▶ Aim of the exercise
Repeat the records in full, exactly.

Extracted page text data
****

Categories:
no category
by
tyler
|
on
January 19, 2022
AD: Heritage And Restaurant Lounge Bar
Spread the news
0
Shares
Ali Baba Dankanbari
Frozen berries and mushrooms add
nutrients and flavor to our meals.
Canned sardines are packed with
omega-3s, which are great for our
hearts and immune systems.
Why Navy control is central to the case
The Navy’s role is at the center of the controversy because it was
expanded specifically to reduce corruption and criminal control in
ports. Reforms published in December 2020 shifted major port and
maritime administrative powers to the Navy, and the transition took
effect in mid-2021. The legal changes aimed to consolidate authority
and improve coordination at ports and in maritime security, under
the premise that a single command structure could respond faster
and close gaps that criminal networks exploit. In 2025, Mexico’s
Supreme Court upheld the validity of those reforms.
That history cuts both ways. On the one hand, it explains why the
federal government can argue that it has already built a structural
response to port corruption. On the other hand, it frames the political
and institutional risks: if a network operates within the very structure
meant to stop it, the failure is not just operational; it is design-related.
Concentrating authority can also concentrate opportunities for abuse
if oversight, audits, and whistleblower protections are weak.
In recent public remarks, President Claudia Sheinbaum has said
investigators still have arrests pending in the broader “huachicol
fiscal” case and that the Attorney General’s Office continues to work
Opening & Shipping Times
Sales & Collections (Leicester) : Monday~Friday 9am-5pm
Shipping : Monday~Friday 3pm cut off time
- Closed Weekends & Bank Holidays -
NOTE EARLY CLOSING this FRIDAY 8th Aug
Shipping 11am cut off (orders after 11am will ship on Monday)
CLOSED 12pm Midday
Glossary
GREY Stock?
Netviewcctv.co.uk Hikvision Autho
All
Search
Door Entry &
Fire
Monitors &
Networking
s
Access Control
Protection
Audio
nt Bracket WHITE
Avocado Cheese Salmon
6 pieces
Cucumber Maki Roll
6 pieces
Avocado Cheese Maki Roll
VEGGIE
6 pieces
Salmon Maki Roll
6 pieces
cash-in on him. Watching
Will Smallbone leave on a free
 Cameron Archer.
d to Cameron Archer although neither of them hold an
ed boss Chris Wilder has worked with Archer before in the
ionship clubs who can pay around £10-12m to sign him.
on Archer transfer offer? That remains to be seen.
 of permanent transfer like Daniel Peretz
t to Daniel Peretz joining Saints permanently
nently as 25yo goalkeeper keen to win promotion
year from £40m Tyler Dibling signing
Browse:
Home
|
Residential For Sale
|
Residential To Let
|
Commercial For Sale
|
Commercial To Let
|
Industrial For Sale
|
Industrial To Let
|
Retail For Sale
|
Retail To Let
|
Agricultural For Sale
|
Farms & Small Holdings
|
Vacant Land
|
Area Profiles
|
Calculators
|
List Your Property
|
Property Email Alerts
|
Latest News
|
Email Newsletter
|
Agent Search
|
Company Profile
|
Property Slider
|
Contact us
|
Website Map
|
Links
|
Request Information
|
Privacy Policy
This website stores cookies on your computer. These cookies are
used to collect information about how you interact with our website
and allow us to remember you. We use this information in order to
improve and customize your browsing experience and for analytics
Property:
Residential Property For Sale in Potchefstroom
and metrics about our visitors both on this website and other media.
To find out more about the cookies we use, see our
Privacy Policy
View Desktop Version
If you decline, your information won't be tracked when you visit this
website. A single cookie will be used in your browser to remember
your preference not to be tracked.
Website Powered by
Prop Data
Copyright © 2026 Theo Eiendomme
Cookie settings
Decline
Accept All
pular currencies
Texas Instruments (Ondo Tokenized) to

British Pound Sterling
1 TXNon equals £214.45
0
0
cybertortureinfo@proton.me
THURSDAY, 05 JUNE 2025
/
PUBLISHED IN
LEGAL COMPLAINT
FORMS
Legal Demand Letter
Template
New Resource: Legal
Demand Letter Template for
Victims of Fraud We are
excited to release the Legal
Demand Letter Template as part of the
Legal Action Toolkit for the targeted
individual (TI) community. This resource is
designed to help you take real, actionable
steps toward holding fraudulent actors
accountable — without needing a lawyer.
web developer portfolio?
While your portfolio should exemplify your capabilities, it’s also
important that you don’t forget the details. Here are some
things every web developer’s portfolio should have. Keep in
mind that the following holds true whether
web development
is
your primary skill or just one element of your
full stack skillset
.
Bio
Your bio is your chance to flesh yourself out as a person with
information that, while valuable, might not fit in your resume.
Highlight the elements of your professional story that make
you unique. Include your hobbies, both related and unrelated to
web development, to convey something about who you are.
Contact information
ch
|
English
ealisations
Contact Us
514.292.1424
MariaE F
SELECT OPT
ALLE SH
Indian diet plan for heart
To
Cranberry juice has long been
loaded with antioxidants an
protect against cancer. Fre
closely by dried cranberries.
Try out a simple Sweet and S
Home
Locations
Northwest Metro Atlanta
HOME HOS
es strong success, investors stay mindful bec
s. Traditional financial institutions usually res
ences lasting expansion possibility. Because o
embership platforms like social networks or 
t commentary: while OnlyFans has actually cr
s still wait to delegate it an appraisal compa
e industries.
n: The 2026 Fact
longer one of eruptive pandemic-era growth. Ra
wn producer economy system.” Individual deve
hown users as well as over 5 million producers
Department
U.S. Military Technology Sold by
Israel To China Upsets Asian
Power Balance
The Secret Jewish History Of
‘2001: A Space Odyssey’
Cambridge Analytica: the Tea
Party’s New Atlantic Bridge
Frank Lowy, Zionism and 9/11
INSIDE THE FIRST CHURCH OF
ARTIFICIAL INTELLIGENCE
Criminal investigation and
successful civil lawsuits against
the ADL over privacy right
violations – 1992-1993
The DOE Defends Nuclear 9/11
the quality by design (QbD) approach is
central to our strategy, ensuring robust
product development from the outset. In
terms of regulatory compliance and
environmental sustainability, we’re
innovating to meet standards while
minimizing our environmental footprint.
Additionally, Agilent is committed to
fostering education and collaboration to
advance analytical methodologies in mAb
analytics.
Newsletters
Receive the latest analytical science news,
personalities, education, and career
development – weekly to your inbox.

****

▶ Answer space
Categories:
no category
by
tyler
|
on
January 19, 2022
AD: Heritage And Restaurant Lounge Bar
Spread the news
0
Shares
Ali Baba Dankanbari
Frozen berries and mushrooms add
nutrients and flavor to our meals.
Canned sardines are packed with
omega-3s, which are great for our
hearts and immune systems.
Why Navy control is central to the case
The Navy’s role is at the center of the controversy because it was
expanded specifically to reduce corruption and criminal control in
ports. Reforms published in December 2020 shifted major port and
maritime administrative powers to the Navy, and the transition took
effect in mid-2021. The legal changes aimed to consolidate authority
and improve coordination at ports and in maritime security, under
the premise that a single command structure could respond faster
and close gaps that criminal networks exploit. In 2025, Mexico’s
Supreme Court upheld the validity of those reforms.
That history cuts both ways. On the one hand, it explains why the
federal government can argue that it has already built a structural
response to port corruption. On the other hand, it frames the political
and institutional risks: if a network operates within the very structure
meant to stop it, the failure is not just operational; it is design-related.
Concentrating authority can also concentrate opportunities for abuse
if oversight, audits, and whistleblower protections are weak.
In recent public remarks, President Claudia Sheinbaum has said
investigators still have arrests pending in the broader “huachicol
fiscal” case and that the Attorney General’s Office continues to work
Opening & Shipping Times
Sales & Collections (Leicester) : Monday~Friday 9am-5pm
Shipping : Monday~Friday 3pm cut off time
- Closed Weekends & Bank Holidays -
NOTE EARLY CLOSING this FRIDAY 8th Aug
Shipping 11am cut off (orders after 11am will ship on Monday)
CLOSED 12pm Midday
Glossary
GREY Stock?
Netviewcctv.co.uk Hikvision Autho
All
Search
Door Entry &
Fire
Monitors &
Networking
s
Access Control
Protection
Audio
nt Bracket WHITE
Avocado Cheese Salmon
6 pieces
Cucumber Maki Roll
6 pieces
Avocado Cheese Maki Roll
VEGGIE
6 pieces
Salmon Maki Roll
6 pieces
cash-in on him. Watching
Will Smallbone leave on a free
 Cameron Archer.
d to Cameron Archer although neither of them hold an
ed boss Chris Wilder has worked with Archer before in the
ionship clubs who can pay around £10-12m to sign him.
on Archer transfer offer? That remains to be seen.
 of permanent transfer like Daniel Peretz
t to Daniel Peretz joining Saints permanently
nently as 25yo goalkeeper keen to win promotion
year from £40m Tyler Dibling signing
Browse:
Home
|
Residential For Sale
|
Residential To Let
|
Commercial For Sale
|
Commercial To Let
|
Industrial For Sale
|
Industrial To Let
|
Retail For Sale
|
Retail To Let
|
Agricultural For Sale
|
Farms & Small Holdings
|
Vacant Land
|
Area Profiles
|
Calculators
|
List Your Property
|
Property Email Alerts
|
Latest News
|
Email Newsletter
|
Agent Search
|
Company Profile
|
Property Slider
|
Contact us
|
Website Map
|
Links
|
Request Information
|
Privacy Policy
This website stores cookies on your computer. These cookies are
used to collect information about how you interact with our website
and allow us to remember you. We use this information in order to
improve and customize your browsing experience and for analytics
Property:
Residential Property For Sale in Potchefstroom
and metrics about our visitors both on this website and other media.
To find out more about the cookies we use, see our
Privacy Policy
View Desktop Version
If you decline, your information won't be tracked when you visit this
website. A single cookie will be used in your browser to remember
your preference not to be tracked.
Website Powered by
Prop Data
Copyright © 2026 Theo Eiendomme
Cookie settings
Decline
Accept All
pular currencies
Texas Instruments (Ondo Tokenized) to

British Pound Sterling
1 TXNon equals £214.45
0
0
cybertortureinfo@proton.me
THURSDAY, 05 JUNE 2025
/
PUBLISHED IN
LEGAL COMPLAINT
FORMS
Legal Demand Letter
Template
New Resource: Legal
Demand Letter Template for
Victims of Fraud We are
excited to release the Legal
Demand Letter Template as part of the
Legal Action Toolkit for the targeted
individual (TI) community. This resource is
designed to help you take real, actionable
steps toward holding fraudulent actors
accountable — without needing a lawyer.
web developer portfolio?
While your portfolio should exemplify your capabilities, it’s also
important that you don’t forget the details. Here are some
things every web developer’s portfolio should have. Keep in
mind that the following holds true whether
web development
is
your primary skill or just one element of your
full stack skillset
.
Bio
Your bio is your chance to flesh yourself out as a person with
information that, while valuable, might not fit in your resume.
Highlight the elements of your professional story that make
you unique. Include your hobbies, both related and unrelated to
web development, to convey something about who you are.
Contact information
ch
|
English
ealisations
Contact Us
514.292.1424
MariaE F
SELECT OPT
ALLE SH
Indian diet plan for heart
To
Cranberry juice has long been
loaded with antioxidants an
protect against cancer. Fre
closely by dried cranberries.
Try out a simple Sweet and S
Home
Locations
Northwest Metro Atlanta
HOME HOS
es strong success, investors stay mindful bec
s. Traditional financial institutions usually res
ences lasting expansion possibility. Because o
embership platforms like social networks or 
t commentary: while OnlyFans has actually cr
s still wait to delegate it an appraisal compa
e industries.
n: The 2026 Fact
longer one of eruptive pandemic-era growth. Ra
wn producer economy system.” Individual deve
hown users as well as over 5 million producers
Department
U.S. Military Technology Sold by
Israel To China Upsets Asian
Power Balance
The Secret Jewish History Of
‘2001: A Space Odyssey’
Cambridge Analytica: the Tea
Party’s New Atlantic Bridge
Frank Lowy, Zionism and 9/11
INSIDE THE FIRST CHURCH OF
ARTIFICIAL INTELLIGENCE
Criminal investigation and
successful civil lawsuits against
the ADL over privacy right
violations – 1992-1993
The DOE Defends Nuclear 9/11
the quality by design (QbD) approach is
central to our strategy, ensuring robust
product development from the outset. In
terms of regulatory compliance and
environmental sustainability, we’re
innovating to meet standards while
minimizing our environmental footprint.
Additionally, Agilent is committed to
fostering education and collaboration to
advance analytical methodologies in mAb
analytics.
Newsletters
Receive the latest analytical science news,
personalities, education, and career
development – weekly to your inbox.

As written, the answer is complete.